Braunschweig - Ingolstadt 0:0
Ingolstadt gewinnt wieder nicht

Fotos: Braunschweig - Ingolstadt
Fotos: Braunschweig - Ingolstadt FOTO: dpa, alk kno
Braunschweig. Tabellenführer FC Ingolstadt scheint in der 2. Fußball-Bundesliga das Siegen verlernt zu haben. Auch bei Bundesliga-Absteiger Eintracht Braunschweig kamen die Spieler von Trainer Ralph Hasenhüttl über ein torloses Unentschieden nicht hinaus. In den vergangenen sechs Spielen gelang dem Spitzenreiter damit nur ein dreifacher Punktgewinn.

"Wir haben heute gegen eine sehr gut verteidigende Mannschaft gespielt. In der zweiten Halbzeit haben wir fast drum gebettelt, ein Gegentor zu kassieren", sagte Hasenhüttl bei Sky. Braunschweigs Kapitän Ken Reichel ergänzte: "Wir haben alles auf Sieg gesetzt. Mit etwas mehr Glück gehen wir als Sieger vom Platz."

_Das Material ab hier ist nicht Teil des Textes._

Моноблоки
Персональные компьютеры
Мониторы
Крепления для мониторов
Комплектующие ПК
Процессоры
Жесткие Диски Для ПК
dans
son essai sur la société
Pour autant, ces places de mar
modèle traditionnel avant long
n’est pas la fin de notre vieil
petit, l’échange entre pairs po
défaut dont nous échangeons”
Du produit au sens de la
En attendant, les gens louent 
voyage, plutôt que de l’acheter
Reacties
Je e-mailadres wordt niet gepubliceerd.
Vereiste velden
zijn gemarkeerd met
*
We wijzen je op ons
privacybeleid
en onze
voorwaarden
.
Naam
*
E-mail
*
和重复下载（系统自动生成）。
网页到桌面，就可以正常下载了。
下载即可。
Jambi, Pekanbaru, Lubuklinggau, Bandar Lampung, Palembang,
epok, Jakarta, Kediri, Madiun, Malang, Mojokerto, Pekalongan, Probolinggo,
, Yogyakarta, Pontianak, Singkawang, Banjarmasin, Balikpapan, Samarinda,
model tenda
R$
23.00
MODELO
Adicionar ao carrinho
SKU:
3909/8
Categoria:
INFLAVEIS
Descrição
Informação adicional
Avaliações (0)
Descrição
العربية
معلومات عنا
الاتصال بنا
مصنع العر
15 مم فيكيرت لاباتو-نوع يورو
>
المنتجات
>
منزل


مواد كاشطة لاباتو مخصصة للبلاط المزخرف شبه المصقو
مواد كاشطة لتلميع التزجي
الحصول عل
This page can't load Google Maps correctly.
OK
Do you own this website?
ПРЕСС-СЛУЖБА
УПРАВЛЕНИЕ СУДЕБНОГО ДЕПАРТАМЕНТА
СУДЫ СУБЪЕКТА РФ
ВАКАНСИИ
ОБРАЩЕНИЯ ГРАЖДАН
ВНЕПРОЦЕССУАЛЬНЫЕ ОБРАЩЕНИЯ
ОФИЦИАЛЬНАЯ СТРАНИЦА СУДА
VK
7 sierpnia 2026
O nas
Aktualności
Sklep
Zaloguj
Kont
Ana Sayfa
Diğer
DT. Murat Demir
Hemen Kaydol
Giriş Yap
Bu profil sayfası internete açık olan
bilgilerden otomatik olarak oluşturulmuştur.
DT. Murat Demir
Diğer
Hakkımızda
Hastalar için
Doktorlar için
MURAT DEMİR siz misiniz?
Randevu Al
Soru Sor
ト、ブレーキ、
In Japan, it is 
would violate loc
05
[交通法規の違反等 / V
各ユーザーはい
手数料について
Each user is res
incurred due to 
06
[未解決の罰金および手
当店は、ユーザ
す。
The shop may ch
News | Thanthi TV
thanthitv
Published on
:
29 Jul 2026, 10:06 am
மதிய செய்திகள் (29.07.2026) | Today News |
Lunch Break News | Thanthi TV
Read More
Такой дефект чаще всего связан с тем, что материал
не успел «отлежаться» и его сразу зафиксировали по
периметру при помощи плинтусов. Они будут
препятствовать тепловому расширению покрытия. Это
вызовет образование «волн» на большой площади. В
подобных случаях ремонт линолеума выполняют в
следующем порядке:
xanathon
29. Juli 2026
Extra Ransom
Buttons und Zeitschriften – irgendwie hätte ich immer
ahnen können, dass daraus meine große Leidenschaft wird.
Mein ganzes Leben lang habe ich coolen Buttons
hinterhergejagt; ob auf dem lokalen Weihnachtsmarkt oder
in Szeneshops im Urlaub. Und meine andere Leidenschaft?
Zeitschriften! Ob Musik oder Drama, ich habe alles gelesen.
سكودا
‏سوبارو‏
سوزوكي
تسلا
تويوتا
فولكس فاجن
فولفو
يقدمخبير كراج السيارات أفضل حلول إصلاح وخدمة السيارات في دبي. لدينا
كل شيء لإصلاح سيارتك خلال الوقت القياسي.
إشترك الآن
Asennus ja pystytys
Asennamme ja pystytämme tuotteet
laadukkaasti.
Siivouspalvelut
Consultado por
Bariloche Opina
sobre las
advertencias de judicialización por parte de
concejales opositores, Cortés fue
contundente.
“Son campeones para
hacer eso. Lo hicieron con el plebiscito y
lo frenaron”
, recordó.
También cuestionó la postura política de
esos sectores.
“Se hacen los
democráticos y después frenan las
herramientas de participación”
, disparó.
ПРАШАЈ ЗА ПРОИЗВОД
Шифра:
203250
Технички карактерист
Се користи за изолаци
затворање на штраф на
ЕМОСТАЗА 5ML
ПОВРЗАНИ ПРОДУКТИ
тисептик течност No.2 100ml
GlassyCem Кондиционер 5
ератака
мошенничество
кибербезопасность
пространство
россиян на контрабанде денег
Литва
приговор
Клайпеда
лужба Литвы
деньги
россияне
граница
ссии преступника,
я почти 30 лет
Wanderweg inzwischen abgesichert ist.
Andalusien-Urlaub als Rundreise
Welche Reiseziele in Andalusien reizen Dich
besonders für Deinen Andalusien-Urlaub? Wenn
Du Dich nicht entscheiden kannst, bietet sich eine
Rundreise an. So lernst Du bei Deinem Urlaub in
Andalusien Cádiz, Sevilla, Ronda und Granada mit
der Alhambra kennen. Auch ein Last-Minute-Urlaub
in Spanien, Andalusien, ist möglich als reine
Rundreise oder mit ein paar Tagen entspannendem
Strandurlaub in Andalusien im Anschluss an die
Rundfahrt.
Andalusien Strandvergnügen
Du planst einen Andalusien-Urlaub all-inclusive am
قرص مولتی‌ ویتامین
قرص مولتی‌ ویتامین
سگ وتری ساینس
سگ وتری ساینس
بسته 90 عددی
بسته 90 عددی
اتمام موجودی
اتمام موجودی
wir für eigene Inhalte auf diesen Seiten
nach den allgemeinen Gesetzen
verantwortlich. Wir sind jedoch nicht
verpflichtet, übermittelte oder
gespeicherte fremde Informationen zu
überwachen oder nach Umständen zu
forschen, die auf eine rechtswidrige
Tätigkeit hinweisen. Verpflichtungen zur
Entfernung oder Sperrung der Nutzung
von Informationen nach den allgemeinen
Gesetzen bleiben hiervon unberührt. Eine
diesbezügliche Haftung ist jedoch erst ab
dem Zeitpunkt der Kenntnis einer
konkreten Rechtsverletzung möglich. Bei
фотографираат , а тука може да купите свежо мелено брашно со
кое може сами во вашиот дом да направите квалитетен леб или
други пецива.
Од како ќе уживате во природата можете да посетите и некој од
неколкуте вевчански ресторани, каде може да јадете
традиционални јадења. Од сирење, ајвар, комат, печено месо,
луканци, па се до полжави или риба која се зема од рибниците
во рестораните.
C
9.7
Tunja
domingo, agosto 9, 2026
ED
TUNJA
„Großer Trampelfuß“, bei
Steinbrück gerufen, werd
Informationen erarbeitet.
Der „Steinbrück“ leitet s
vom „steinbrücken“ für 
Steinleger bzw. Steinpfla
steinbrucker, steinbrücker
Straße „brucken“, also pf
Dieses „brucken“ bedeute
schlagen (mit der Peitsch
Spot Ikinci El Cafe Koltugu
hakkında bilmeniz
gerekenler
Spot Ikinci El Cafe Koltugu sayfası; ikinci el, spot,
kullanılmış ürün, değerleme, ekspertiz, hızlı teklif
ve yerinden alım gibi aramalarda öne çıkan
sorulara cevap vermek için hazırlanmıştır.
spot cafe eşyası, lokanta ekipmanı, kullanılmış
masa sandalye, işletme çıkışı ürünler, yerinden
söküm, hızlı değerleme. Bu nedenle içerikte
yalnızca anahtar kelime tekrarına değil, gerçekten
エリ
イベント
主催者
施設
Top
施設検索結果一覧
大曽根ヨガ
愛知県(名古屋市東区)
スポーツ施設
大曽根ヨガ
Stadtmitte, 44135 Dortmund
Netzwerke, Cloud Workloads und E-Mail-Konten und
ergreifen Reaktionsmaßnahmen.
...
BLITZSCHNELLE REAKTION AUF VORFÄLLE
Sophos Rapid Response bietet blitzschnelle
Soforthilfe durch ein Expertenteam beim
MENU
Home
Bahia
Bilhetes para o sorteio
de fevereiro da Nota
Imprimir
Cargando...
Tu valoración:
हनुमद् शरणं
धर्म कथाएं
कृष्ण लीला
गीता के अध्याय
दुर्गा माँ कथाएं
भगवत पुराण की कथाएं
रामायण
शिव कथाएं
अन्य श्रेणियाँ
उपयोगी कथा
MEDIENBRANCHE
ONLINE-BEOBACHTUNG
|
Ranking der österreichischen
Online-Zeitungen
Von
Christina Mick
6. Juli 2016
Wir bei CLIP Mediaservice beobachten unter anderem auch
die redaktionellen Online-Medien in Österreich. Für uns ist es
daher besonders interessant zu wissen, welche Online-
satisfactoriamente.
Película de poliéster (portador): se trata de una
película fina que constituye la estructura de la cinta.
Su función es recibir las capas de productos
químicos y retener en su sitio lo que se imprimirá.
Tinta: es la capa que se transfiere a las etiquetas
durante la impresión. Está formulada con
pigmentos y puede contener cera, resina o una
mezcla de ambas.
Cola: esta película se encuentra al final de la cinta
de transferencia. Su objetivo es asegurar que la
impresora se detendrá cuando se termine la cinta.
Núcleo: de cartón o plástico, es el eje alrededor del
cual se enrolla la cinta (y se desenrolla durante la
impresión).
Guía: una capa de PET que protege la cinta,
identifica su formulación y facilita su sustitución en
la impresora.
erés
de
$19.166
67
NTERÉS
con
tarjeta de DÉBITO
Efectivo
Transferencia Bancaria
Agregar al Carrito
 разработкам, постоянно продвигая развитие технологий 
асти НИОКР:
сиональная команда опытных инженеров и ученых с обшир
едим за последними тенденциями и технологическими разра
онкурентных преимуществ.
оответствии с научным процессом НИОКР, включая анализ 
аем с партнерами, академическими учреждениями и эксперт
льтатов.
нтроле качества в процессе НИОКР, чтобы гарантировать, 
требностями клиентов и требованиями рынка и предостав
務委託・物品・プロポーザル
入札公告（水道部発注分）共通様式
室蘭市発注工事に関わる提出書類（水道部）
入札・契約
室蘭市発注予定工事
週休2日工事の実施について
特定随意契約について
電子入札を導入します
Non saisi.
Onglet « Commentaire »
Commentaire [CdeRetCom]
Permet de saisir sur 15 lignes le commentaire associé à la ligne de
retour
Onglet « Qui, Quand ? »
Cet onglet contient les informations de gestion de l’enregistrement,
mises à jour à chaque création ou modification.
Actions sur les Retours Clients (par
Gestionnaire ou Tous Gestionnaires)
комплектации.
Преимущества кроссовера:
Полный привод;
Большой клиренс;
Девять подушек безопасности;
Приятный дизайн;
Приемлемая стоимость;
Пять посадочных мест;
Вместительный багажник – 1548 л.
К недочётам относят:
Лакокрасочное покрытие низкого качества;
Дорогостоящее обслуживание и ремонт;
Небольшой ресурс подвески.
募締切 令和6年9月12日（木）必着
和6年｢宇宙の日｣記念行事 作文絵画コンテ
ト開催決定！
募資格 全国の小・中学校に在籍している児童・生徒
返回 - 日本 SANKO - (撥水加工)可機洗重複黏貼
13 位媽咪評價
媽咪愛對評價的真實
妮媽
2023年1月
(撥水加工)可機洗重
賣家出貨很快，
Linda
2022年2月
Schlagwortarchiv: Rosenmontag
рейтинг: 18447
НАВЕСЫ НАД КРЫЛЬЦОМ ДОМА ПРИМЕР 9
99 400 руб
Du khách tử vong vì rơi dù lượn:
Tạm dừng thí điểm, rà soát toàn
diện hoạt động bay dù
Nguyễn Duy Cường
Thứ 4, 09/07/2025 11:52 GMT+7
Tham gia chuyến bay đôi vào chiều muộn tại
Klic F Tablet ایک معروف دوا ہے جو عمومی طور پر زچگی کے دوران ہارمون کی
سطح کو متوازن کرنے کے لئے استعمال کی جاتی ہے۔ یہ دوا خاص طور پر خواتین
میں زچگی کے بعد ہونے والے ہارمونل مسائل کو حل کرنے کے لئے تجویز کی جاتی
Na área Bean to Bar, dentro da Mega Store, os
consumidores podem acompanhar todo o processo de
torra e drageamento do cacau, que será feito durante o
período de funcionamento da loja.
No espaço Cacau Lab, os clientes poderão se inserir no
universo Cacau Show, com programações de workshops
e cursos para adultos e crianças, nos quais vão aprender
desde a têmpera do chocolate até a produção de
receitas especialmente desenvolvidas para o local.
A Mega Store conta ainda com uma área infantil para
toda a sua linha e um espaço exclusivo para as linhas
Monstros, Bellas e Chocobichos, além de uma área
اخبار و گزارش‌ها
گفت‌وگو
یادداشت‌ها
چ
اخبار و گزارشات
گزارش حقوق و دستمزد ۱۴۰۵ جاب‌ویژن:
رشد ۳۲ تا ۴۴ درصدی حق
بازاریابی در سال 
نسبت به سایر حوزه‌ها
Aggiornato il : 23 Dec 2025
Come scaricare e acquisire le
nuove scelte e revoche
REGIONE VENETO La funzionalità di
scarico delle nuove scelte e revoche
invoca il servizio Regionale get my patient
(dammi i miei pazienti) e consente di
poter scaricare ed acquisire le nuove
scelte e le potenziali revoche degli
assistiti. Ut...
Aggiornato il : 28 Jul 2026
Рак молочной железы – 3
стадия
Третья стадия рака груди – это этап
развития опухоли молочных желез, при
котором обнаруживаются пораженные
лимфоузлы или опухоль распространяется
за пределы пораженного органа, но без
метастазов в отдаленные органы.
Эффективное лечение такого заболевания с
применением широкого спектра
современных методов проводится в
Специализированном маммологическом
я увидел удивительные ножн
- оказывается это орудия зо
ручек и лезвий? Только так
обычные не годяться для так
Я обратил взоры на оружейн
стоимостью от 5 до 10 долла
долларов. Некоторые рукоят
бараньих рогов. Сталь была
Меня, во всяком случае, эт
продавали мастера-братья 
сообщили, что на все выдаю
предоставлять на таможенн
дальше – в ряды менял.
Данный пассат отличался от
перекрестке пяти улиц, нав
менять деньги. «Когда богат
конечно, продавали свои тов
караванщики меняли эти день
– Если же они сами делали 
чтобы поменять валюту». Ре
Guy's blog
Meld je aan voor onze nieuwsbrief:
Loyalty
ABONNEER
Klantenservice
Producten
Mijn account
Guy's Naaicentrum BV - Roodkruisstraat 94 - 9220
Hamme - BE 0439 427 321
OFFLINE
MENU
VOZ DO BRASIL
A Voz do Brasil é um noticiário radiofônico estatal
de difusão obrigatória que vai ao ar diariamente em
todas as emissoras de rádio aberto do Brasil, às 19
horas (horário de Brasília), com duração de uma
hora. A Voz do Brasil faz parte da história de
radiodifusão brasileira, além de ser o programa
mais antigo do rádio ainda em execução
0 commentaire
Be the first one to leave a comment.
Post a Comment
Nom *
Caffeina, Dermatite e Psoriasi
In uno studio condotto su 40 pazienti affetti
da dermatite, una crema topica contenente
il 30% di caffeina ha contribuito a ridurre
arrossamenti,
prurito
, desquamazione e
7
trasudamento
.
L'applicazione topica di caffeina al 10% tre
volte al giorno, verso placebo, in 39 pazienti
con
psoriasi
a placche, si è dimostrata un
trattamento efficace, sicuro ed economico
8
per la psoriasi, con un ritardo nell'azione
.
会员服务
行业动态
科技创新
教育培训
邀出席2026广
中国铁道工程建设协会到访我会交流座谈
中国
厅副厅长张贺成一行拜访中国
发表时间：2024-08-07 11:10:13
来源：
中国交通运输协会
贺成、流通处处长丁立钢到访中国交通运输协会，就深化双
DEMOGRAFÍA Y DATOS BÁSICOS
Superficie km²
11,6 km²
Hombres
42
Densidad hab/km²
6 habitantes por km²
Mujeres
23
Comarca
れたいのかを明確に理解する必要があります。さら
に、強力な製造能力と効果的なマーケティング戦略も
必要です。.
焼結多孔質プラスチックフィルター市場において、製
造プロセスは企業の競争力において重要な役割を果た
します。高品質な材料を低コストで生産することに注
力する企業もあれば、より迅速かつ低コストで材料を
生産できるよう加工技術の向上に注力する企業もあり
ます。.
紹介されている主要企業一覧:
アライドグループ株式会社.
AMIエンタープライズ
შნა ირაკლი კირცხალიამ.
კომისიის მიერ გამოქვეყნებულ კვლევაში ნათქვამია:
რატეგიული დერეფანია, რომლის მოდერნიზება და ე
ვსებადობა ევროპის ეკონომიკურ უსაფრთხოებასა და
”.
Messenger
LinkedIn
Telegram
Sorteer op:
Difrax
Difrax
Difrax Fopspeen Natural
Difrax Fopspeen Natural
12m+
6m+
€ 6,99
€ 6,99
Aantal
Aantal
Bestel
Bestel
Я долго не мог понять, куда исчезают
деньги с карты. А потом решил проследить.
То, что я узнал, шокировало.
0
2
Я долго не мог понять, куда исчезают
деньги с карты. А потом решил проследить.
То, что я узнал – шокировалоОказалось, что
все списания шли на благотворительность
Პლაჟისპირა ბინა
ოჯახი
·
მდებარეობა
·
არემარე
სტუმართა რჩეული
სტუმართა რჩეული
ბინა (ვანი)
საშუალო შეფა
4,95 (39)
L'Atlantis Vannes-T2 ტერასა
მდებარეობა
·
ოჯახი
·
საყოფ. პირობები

Für Braunschweig, das zuletzt durch ein 1:0 beim SV Sandhausen eine Serie von fünf Spielen ohne Dreier beendet hatte, bedeutete der Zähler vor 20.700 Zuschauern einen Achtungserfolg, allerdings wurde der Abstand zu den Aufstiegsrängen damit nicht entscheidend verringert. Die größte Chance zum Sieg vergab die Eintracht in der 34. Minute, als Hendrick Zuck aus knapp zehn Metern freistehend an Torwart Ramazan Öczan scheiterte. Der österreichische Keeper parierte den Schuss mit der Schulter und lenkte die Kunststoffkugel über die Latte.

Schon in der achten und elften Minute hatte Öczan zwei gute Gelegenheiten der Gastgeber vereitelt. Beide Teams lieferten sich ein vom Kämpferischen geprägtes Duell. Die Spieler beider Mannschaften schenkten sich in den Zweikämpfen nichts. Darunter litt allerdings der Spielfluss.

Pech hatte Ingolstadt in der 49. Minuten, als der Unparteiische einem Kopfballtreffer von Benjamin Hübner wegen einer angeblichen Abseitsstellung die Anerkennung verweigerte. Hasenhüttl: "Ein klares Tor." Vorausgegangen war ein Freistoß von Pascal Groß. In der 72. Minute hatte erneut Zuck das 1:0 auf dem Fuß, doch Ingolstadts Abwehrspieler Danilo lenkte den Ball noch knapp am Tor vorbei.

Die herausragenden Kräfte hatte die Eintracht in Mirko Boland und dem Schweizer Saulo Decarli. Bei den Gästen gefielen vor allem Öczan und der Brasilianer Roger.